Can Professional Photography survive user generated content?

By Andy James


We see images everywhere, on posters, on sidewalks and in the sides of trucks and buses. They are so common that we often don't notice them. It is the very success of photography that leads it to be casually overlooked and definitely undervalued. Yet every one of those images has been researched, photographed and then positioned with thought and attention. Whether it is a washing powder advertisement or a picture of last night's football game, every photo is created to tell a story. The fact that we don't need to read the copy, or in some cases even know the context, just shows how tuned into images we really are.

Yet with the creation of the camera phone and cheap digital photography, it now appears that everyone can create a fabulous image. These amateur photos flood social media sites, are loaded onto millions of emails and help to perpetuate peoples' public personas. Any public event is crowded with iPhone, iPad and camera phone coverage. No webpage or facebook page is complete without displaying these grainy, out of focus, often meaningless images. The stark truth is that simple photography is now more accessible than it has ever been - and cheaper. The camera phones that are on the market now could compete easily with the professional DSLRs from a decade ago and are a lot more forgiving. So does is all this photographic technology and these budding photo-journalists really spell the finish of professional photography?

The quote "Got an iPhone - now I am a photographer" strikes despair throughout the photo industry, as professional photographers watch their incomes wither and their commission rates slashed. It may be hard to think that professional photography has any leif left in it at all. But we need to realize that the Facebook snappers are mainly recording events, rather than producing images. Their grainy, badly focussed photos represent their memories of the event itself and are just as ephemeral. If they want an image to last for years and still make them smile, or they need a photograph to strike a chord with people beyond their social group, they will need an image that was planned, thought about and shot with the highest standards in mind.

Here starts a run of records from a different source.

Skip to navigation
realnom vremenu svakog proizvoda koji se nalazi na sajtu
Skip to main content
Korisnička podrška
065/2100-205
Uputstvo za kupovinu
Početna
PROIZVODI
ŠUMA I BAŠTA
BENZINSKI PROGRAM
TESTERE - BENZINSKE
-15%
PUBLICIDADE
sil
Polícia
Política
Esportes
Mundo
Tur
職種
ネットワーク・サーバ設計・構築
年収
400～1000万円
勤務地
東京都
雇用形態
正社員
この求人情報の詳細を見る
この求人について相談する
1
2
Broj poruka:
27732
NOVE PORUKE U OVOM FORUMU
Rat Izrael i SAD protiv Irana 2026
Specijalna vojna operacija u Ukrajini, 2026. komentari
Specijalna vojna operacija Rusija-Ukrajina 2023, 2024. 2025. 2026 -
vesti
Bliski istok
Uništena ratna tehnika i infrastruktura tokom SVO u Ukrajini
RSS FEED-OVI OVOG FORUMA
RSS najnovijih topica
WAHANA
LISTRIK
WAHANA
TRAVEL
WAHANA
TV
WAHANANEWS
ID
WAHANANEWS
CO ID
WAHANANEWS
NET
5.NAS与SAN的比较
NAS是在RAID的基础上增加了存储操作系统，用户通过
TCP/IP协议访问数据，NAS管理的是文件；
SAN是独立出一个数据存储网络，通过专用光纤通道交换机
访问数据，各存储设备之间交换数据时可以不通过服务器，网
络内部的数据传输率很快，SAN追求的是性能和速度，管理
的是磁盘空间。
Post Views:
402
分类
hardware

So is the profession of photographer doomed? You might think so if you listen to them. Editorial photographers specifically have taken a beating as newspapers and magazines try to cut expenditure and rely more heavily on free content. They can now find any number of picture sources on the internet and download exactly what they want in seconds. The need to hire a professional to photograph a stock image, or to send a photographer to an event 'just in case' has simply vanished.

Advertising and PR photography are also suffering as companies tighten their belts and are able to find stock photography from the internet. However there are specialties which, whilst suffering from the economic situation, are otherwise steady. Wedding and family photography, special event photography and even animal photography still offer the potential to earn a photographera living - because a client will always want quality when it involves something that really matters to them.

It is ironic to see that many editorial photographers still look down on this kind of photography. These are the guys who have been the most versatile over the years - not just in terms of their jobs, but also in adapting the new technology and requirements. They switched from film to digital from dark rooms to photoshop and from wire machines to laptops in what seemed to be no time at all. Now they need to summon their energies once more to find - and in some cases create - new demand for their skills. They may need to spread their expertise across stills and video making, photograph weddings and kittens, and provide memory sticks or downloadable versions, to keep up with what is expected, but there are photographers already who are offering these services and they are prospering. The Profession of photographer is not dying, it is evolving and the fittest will survive.